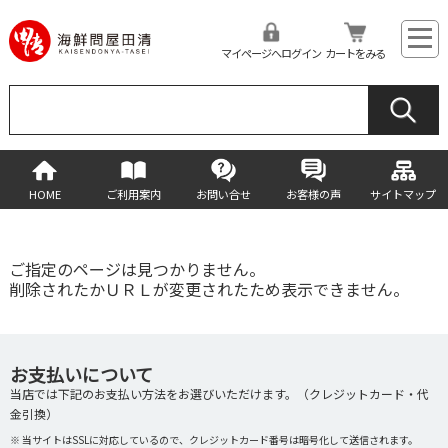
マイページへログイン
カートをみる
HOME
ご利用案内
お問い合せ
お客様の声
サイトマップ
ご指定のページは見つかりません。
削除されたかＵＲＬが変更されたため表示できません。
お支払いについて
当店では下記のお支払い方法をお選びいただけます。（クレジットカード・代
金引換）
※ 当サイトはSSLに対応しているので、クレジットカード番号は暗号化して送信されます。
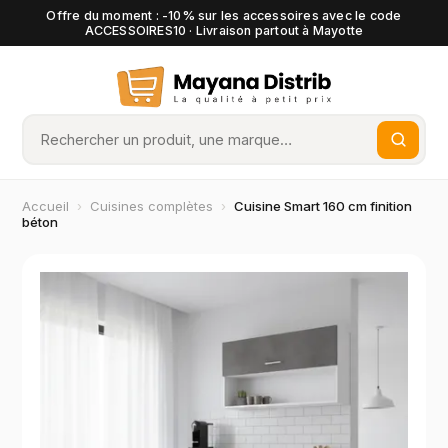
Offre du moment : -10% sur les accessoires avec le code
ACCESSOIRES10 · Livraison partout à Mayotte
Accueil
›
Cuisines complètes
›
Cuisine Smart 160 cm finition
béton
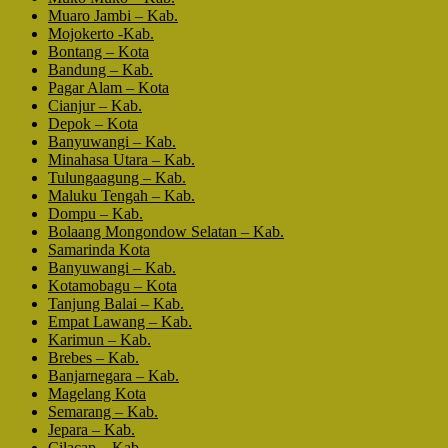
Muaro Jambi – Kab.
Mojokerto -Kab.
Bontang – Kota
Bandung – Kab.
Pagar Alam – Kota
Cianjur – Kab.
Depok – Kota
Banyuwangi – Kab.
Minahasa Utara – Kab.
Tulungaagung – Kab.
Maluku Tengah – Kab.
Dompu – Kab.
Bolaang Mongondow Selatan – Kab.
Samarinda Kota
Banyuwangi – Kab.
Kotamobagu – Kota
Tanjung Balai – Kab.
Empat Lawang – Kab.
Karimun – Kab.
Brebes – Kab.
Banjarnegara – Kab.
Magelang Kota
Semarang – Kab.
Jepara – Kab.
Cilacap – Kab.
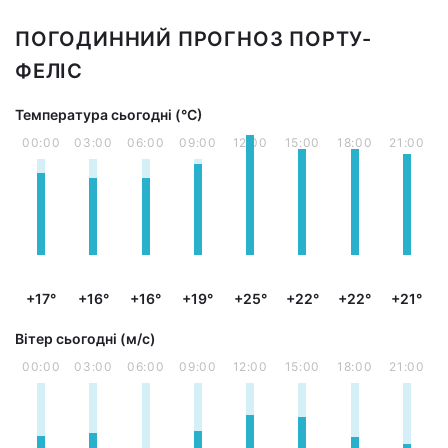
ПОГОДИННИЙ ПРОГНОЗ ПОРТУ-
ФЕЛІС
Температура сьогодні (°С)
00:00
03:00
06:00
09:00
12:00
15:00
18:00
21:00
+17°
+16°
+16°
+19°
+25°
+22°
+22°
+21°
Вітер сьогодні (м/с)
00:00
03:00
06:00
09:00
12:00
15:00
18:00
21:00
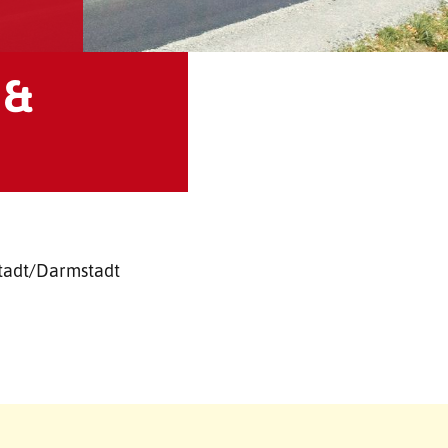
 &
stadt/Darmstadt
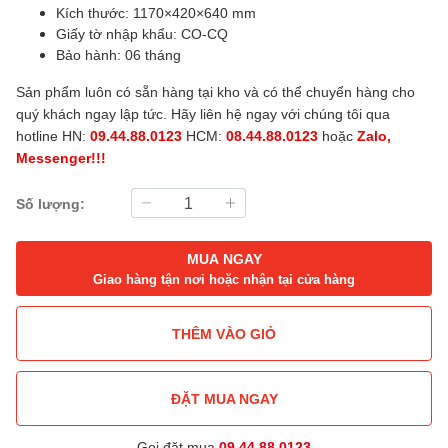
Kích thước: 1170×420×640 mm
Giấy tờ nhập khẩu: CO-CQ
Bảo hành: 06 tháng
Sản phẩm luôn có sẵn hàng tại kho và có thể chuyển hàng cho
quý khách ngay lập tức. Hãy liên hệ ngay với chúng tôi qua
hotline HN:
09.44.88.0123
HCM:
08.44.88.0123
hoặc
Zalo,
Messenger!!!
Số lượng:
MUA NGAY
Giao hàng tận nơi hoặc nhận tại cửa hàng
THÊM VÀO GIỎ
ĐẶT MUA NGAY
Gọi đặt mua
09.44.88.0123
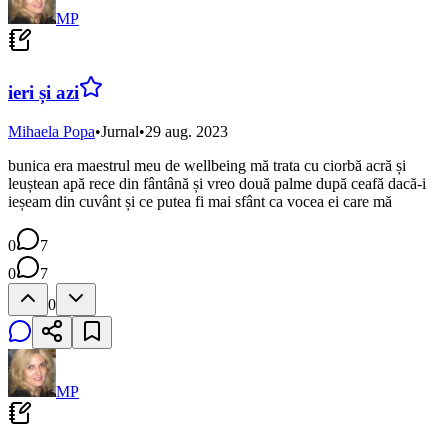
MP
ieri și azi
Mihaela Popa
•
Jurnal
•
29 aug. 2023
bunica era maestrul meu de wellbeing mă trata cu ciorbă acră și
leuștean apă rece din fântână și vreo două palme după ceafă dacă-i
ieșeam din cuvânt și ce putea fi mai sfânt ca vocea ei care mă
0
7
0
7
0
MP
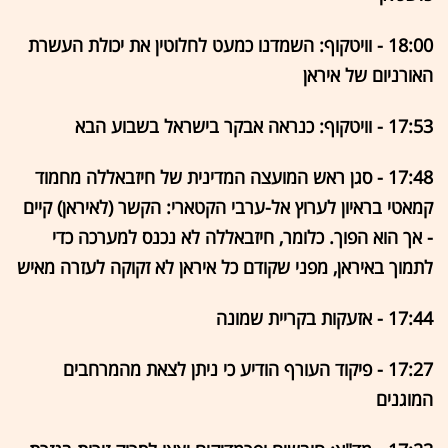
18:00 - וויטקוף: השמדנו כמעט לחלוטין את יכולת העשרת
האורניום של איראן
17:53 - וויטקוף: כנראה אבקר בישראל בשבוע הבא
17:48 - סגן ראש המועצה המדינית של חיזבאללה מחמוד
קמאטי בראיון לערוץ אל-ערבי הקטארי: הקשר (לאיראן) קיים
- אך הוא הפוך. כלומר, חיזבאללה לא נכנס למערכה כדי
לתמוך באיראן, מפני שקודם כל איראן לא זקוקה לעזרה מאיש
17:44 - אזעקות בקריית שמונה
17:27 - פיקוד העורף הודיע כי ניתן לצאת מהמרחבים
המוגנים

----

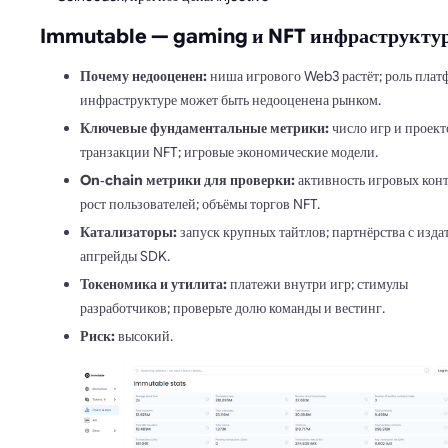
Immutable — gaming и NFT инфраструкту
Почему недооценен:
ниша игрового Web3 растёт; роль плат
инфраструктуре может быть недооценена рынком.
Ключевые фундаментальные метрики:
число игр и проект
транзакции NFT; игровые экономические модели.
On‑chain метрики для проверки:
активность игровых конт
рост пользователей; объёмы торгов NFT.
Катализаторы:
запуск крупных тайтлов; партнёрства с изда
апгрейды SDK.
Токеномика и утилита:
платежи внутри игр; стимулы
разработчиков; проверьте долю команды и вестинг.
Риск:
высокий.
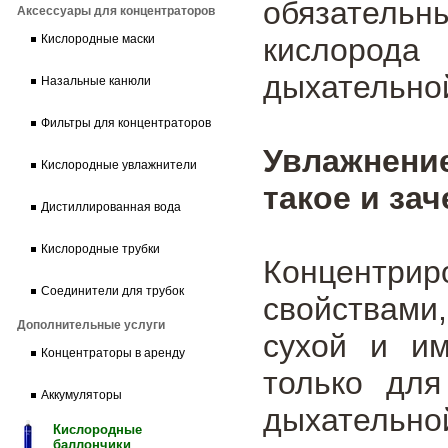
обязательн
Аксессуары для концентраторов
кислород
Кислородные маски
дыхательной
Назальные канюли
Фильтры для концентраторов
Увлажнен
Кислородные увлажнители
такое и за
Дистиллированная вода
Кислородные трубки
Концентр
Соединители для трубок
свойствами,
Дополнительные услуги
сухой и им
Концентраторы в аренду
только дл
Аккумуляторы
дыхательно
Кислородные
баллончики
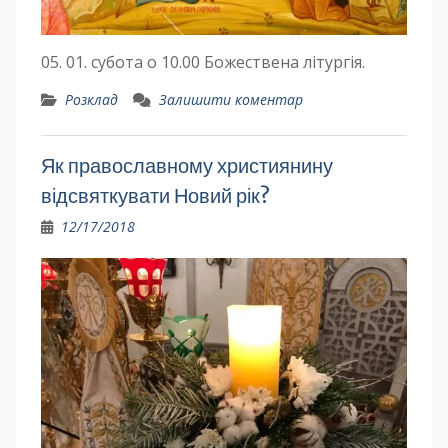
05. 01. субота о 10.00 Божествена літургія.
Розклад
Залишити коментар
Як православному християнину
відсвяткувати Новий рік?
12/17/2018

----

What is needed: Take every line above that includes "метрики" and list it.

Exercise answer:
Ключевые фундаментальные метрики:
On‑chain метрики для проверки:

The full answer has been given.